Enter Craigslist :) I found a desk listed for sale on CL and went to check it out. It had all the lines I wanted (very farm table style) but the top was a formica/particle board type product and the entire thing was grey/blue.
(This is where one would normally insert a before picture of said desk, but as you probably know, I was too excited to get started working on the thing and forgot to snap one)
The seller was asking $40 but I talked him down to $20 since I new I'd have more costs incurred revamping the thing. He agreed on $20 and my new patio table came home with me! :)
Once I had the table home I was brainstorming ideas and had a moment of brilliance (those don't happen very often) :) I thought, "lemme see if I can remove the top and replace it with boards from the hardware store, then paint it a different color." And that's exactly what I did. The top was secured with screws in each of the table's four corners, so I unscrewed them and painted the body in black exterior paint that I happened to get for free from last year's neighborhood yard sale - Love it!
In the photo above you can see the underside of the top that's leaning against the porch post. That grey/blue color was what the whole piece used to look like.
I didn't sand the apron or legs of the table prior to painting because I knew this piece was old...like maybe 1950s old...like when they still used lead paint old. So to be safe I just painted right over top of everything. When all was said and done, I did lightly (and with a sanding mask) distress the edges with a sanding block to give it that time-worn look.
This photo shows where the drawer goes:
Aside from the top, which I'll show you momentarily, this is my FAVORITE part of the table.
Look at that beautiful, original hardware! SWOON! :)
Okay, so here are the boards I picked up. I can't remember if it was at Lowe's or Home Depot anymore since I did this project last summer, but they're 1x12s, about 6 feet long. They were the PERFECT length! I didn't need to do ANY cutting - that's my kind of project :)
I bought three boards at 11 bucks a board for a total lumber cost of $33.

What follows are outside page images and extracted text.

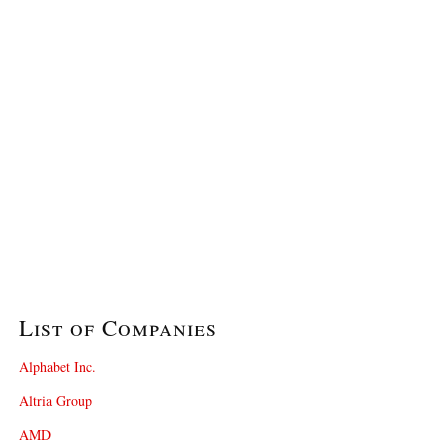
List of Companies
Alphabet Inc.
Altria Group
AMD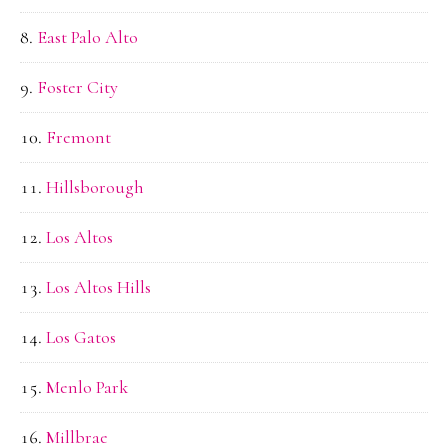
East Palo Alto
Foster City
Fremont
Hillsborough
Los Altos
Los Altos Hills
Los Gatos
Menlo Park
Millbrae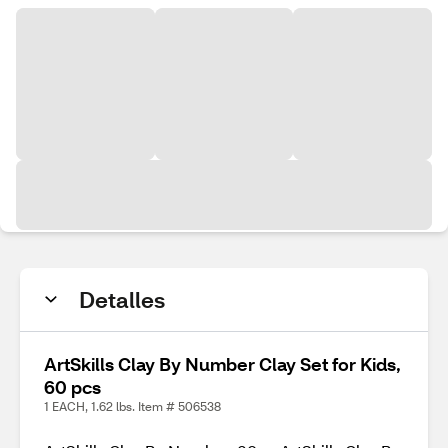
Detalles
ArtSkills Clay By Number Clay Set for Kids,
60 pcs
1 EACH, 1.62 lbs. Item # 506538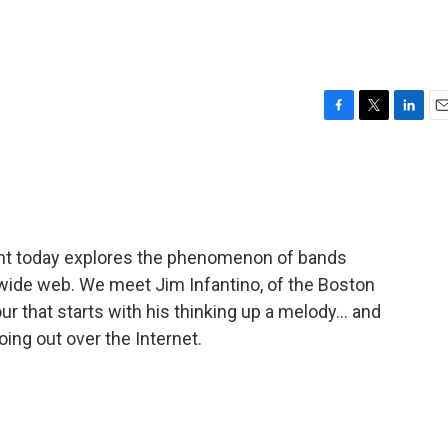
F
T
L
E
a
w
i
m
c
i
n
a
e
t
k
i
b
t
e
l
o
e
d
o
r
I
 today explores the phenomenon of bands
k
n
dwide web. We meet Jim Infantino, of the Boston
r that starts with his thinking up a melody... and
ing out over the Internet.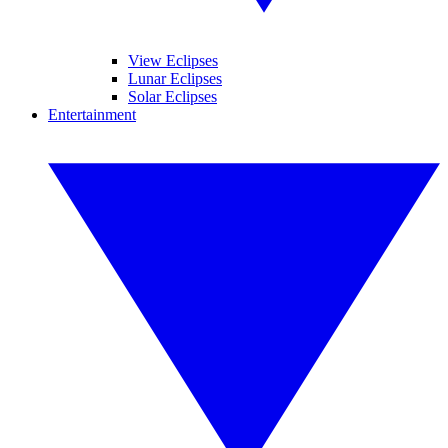
View Eclipses
Lunar Eclipses
Solar Eclipses
Entertainment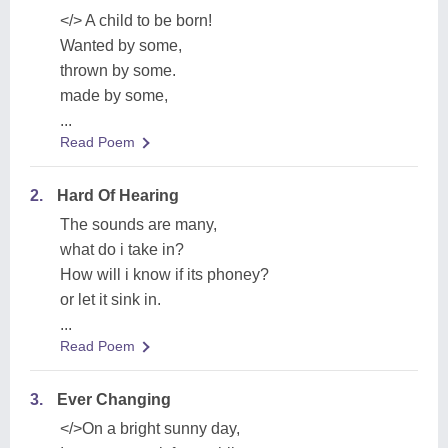
</> A child to be born!
Wanted by some,
thrown by some.
made by some,
...
Read Poem
2.
Hard Of Hearing
The sounds are many,
what do i take in?
How will i know if its phoney?
or let it sink in.
...
Read Poem
3.
Ever Changing
</>On a bright sunny day,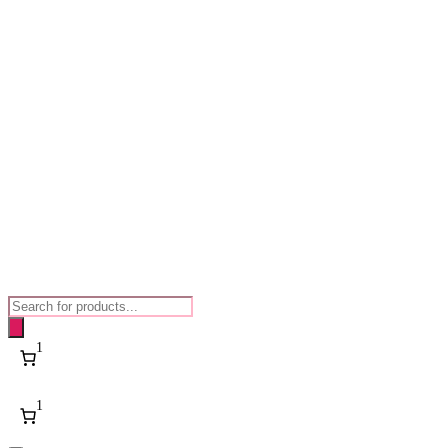
Products
search
1
1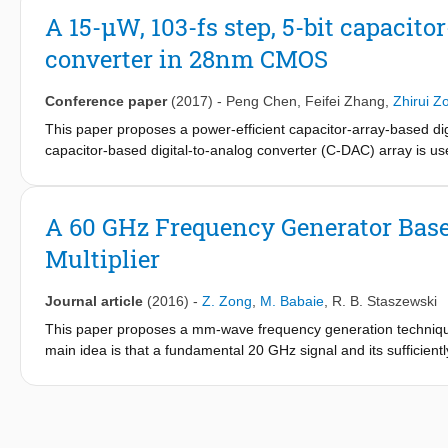
in LO. For normal blocker tolerance requirements, the intrinsic su
A 15-μW, 103-fs step, 5-bit capacit
extreme cases, extra subharmonic filtering/rejection is needed.
converter in 28nm CMOS
Conference paper
(2017)
-
Peng Chen
,
Feifei Zhang
,
Zhirui Z
This paper proposes a power-efficient capacitor-array-based di
capacitor-based digital-to-analog converter (C-DAC) array is use
threshold comparator. The proposed DTC consumes only 15 μW fr
40 MHz. The measured INL and DNL are 0.73/0.35 LSB within a 5
state-of-the-art when normalizing the product of power and INL 
A 60 GHz Frequency Generator Based
Multiplier
Journal article
(2016)
-
Z. Zong
,
M. Babaie
,
R. B. Staszewski
This paper proposes a mm-wave frequency generation technique
main idea is that a fundamental 20 GHz signal and its sufficient
oscillator. The desired 60 GHz local oscillator (LO) signal is d
detection in a phase-locked loop. Third-harmonic boosting and 
prototype of the proposed frequency generator is implemented i
57.8 GHz and provides 25% frequency tuning range (TR). The a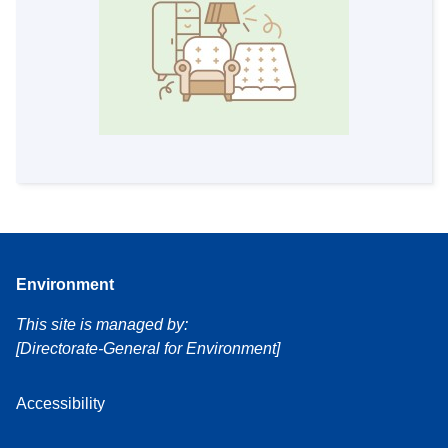
Environment
This site is managed by:
[Directorate-General for Environment]
Accessibility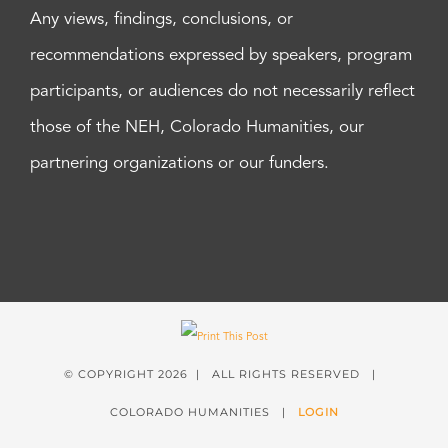
Any views, findings, conclusions, or
recommendations expressed by speakers, program
participants, or audiences do not necessarily reflect
those of the NEH, Colorado Humanities, our
partnering organizations or our funders.
© COPYRIGHT
2026 | ALL RIGHTS RESERVED |
COLORADO HUMANITIES |
LOGIN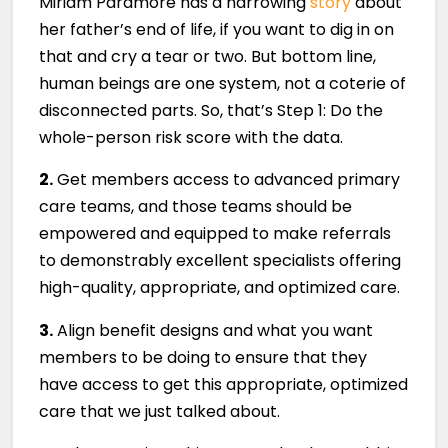
Miriam Paramore has a harrowing
story
about
her father’s end of life, if you want to dig in on
that and cry a tear or two. But bottom line,
human beings are one system, not a coterie of
disconnected parts. So, that’s Step 1: Do the
whole-person risk score with the data.
2.
Get members access to advanced primary
care teams, and those teams should be
empowered and equipped to make referrals
to demonstrably excellent specialists offering
high-quality, appropriate, and optimized care.
3.
Align benefit designs and what you want
members to be doing to ensure that they
have access to get this appropriate, optimized
care that we just talked about.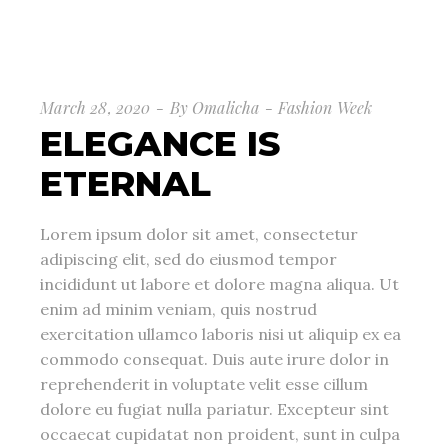
March 28, 2020
By
Omalicha
Fashion Week
ELEGANCE IS
ETERNAL
Lorem ipsum dolor sit amet, consectetur
adipiscing elit, sed do eiusmod tempor
incididunt ut labore et dolore magna aliqua. Ut
enim ad minim veniam, quis nostrud
exercitation ullamco laboris nisi ut aliquip ex ea
commodo consequat. Duis aute irure dolor in
reprehenderit in voluptate velit esse cillum
dolore eu fugiat nulla pariatur. Excepteur sint
occaecat cupidatat non proident, sunt in culpa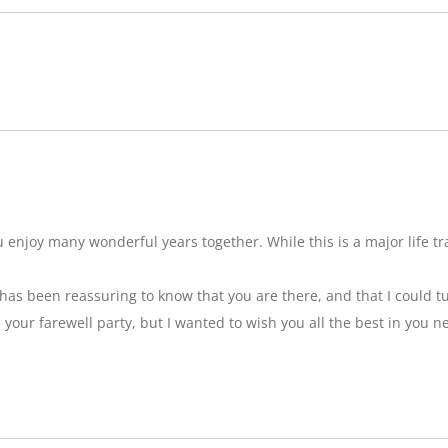
njoy many wonderful years together. While this is a major life tran
t has been reassuring to know that you are there, and that I could tu
ss your farewell party, but I wanted to wish you all the best in you n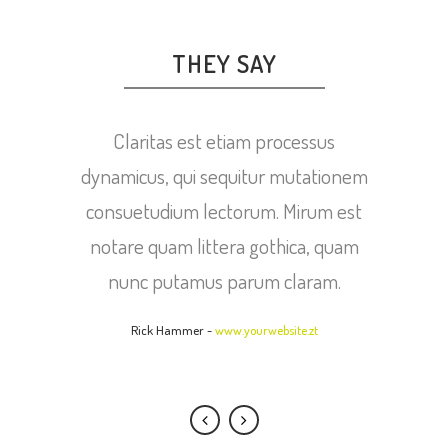
THEY SAY
Lorem ipsum dolor sit amet, feugiat
Claritas est etiam processus
dynamicus, qui sequitur mutationem
delicata liberavisse id cum, no quo
maiorum intellegebat, liber regione
consuetudium lectorum. Mirum est
eu sit. Mea cu case ludus integre, vide
notare quam littera gothica, quam
viderer eleifend ex mea. His ay
nunc putamus parum claram.
diceret, cum et atqui placerat.
Rick Hammer
-
www.yourwebsite.zt
Alan Snow
-
www.yourwebsite.zt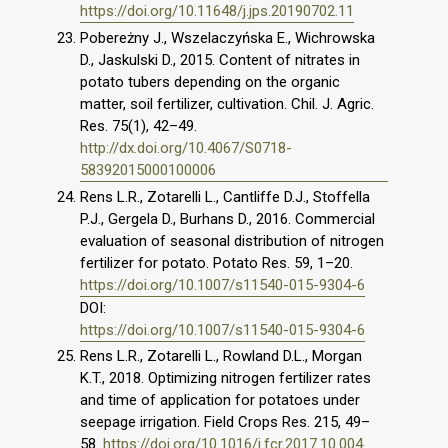
https://doi.org/10.11648/j.jps.20190702.11
Pobereżny J., Wszelaczyńska E., Wichrowska
D., Jaskulski D., 2015. Content of nitrates in
potato tubers depending on the organic
matter, soil fertilizer, cultivation. Chil. J. Agric.
Res. 75(1), 42–49.
http://dx.doi.org/10.4067/S0718-
58392015000100006
Rens L.R., Zotarelli L., Cantliffe D.J., Stoffella
P.J., Gergela D., Burhans D., 2016. Commercial
evaluation of seasonal distribution of nitrogen
fertilizer for potato. Potato Res. 59, 1–20.
https://doi.org/10.1007/s11540-015-9304-6
DOI:
https://doi.org/10.1007/s11540-015-9304-6
Rens L.R., Zotarelli L., Rowland D.L., Morgan
K.T., 2018. Optimizing nitrogen fertilizer rates
and time of application for potatoes under
seepage irrigation. Field Crops Res. 215, 49–
58.
https://doi.org/10.1016/j.fcr.2017.10.004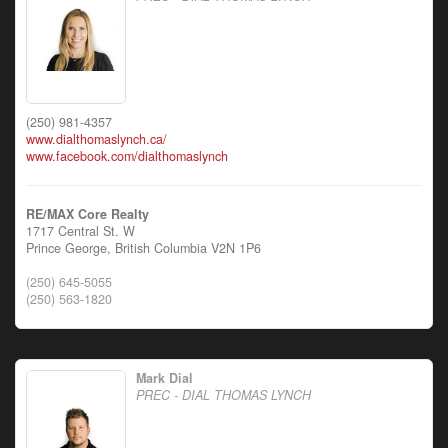
(250) 981-4357
www.dialthomaslynch.ca/
www.facebook.com/dialthomaslynch
RE/MAX Core Realty
1717 Central St. W
Prince George,
British Columbia
V2N 1P6
(250) 645-5055
(250) 563-1820
Mark Dial
PREC - DIAL THOMAS LYNCH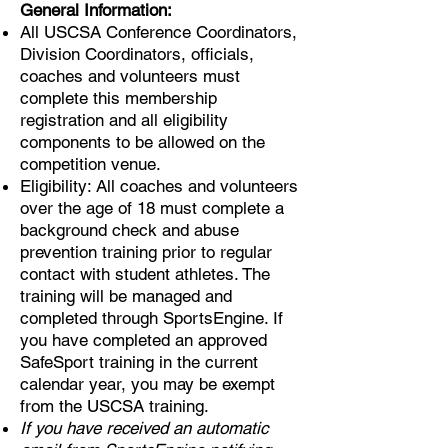
General Information:
All USCSA Conference Coordinators,
Division Coordinators, officials,
coaches and volunteers must
complete this membership
registration and all eligibility
components to be allowed on the
competition venue.
Eligibility: All coaches and volunteers
over the age of 18 must complete a
background check and abuse
prevention training prior to regular
contact with student athletes. The
training will be managed and
completed through SportsEngine. If
you have completed an approved
SafeSport training in the current
calendar year, you may be exempt
from the USCSA training.
If you have received an automatic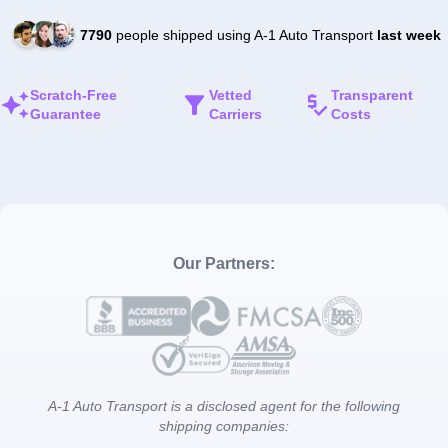
7790
people shipped using A-1 Auto Transport
last week
Scratch-Free
Vetted
Transparent
Guarantee
Carriers
Costs
Our Partners:
A-1 Auto Transport is a disclosed agent for the following
shipping companies: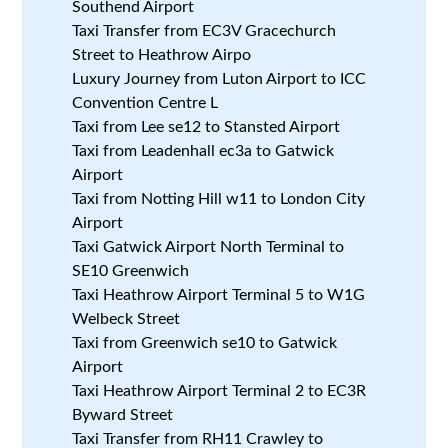
Southend Airport
Taxi Transfer from EC3V Gracechurch
Street to Heathrow Airpo
Luxury Journey from Luton Airport to ICC
Convention Centre L
Taxi from Lee se12 to Stansted Airport
Taxi from Leadenhall ec3a to Gatwick
Airport
Taxi from Notting Hill w11 to London City
Airport
Taxi Gatwick Airport North Terminal to
SE10 Greenwich
Taxi Heathrow Airport Terminal 5 to W1G
Welbeck Street
Taxi from Greenwich se10 to Gatwick
Airport
Taxi Heathrow Airport Terminal 2 to EC3R
Byward Street
Taxi Transfer from RH11 Crawley to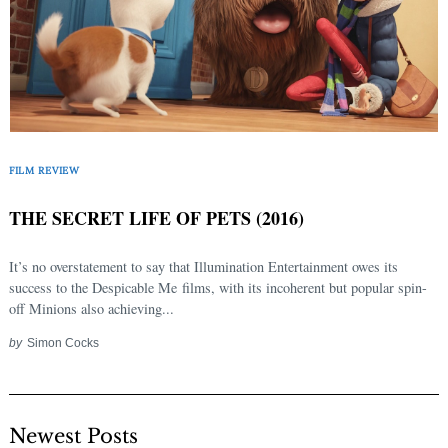
FILM REVIEW
THE SECRET LIFE OF PETS (2016)
It’s no overstatement to say that Illumination Entertainment owes its
success to the Despicable Me films, with its incoherent but popular spin-
off Minions also achieving...
by
Simon Cocks
Newest Posts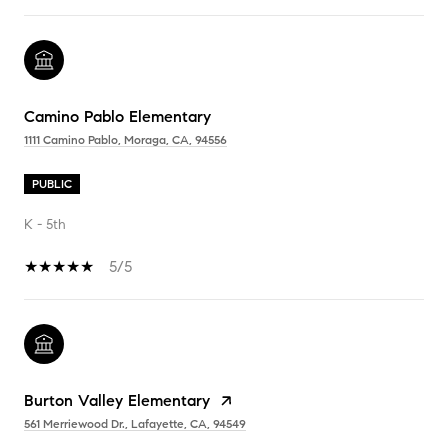
Camino Pablo Elementary
1111 Camino Pablo, Moraga, CA, 94556
PUBLIC
K - 5th
5/5
Burton Valley Elementary
561 Merriewood Dr., Lafayette, CA, 94549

At this point my husband joined in the project - cuz he's smart and knew this was the fun part ;) - and once we glued and nailed them into the base, we scratched and dented up the boards using a hammer, screwdriver, and some nails for "wormholes" and stained it with some left-over stain we had in the basement.
|(It's hard to see the scratches & dings in this photo but they're nicely highlighted after we added coats of polyurethane)|
The next step we took was adding about 4 protective top coats of semi-gloss polyurethane we already had on hand. We allowed 3-4 hours dry time between each coat.
Sorry I don't have a finished product photo after the polyurethane step. I'll have to remember to take one and post it later. But I'll end on this note: Our total cost for this project including the table and lumber was only $53!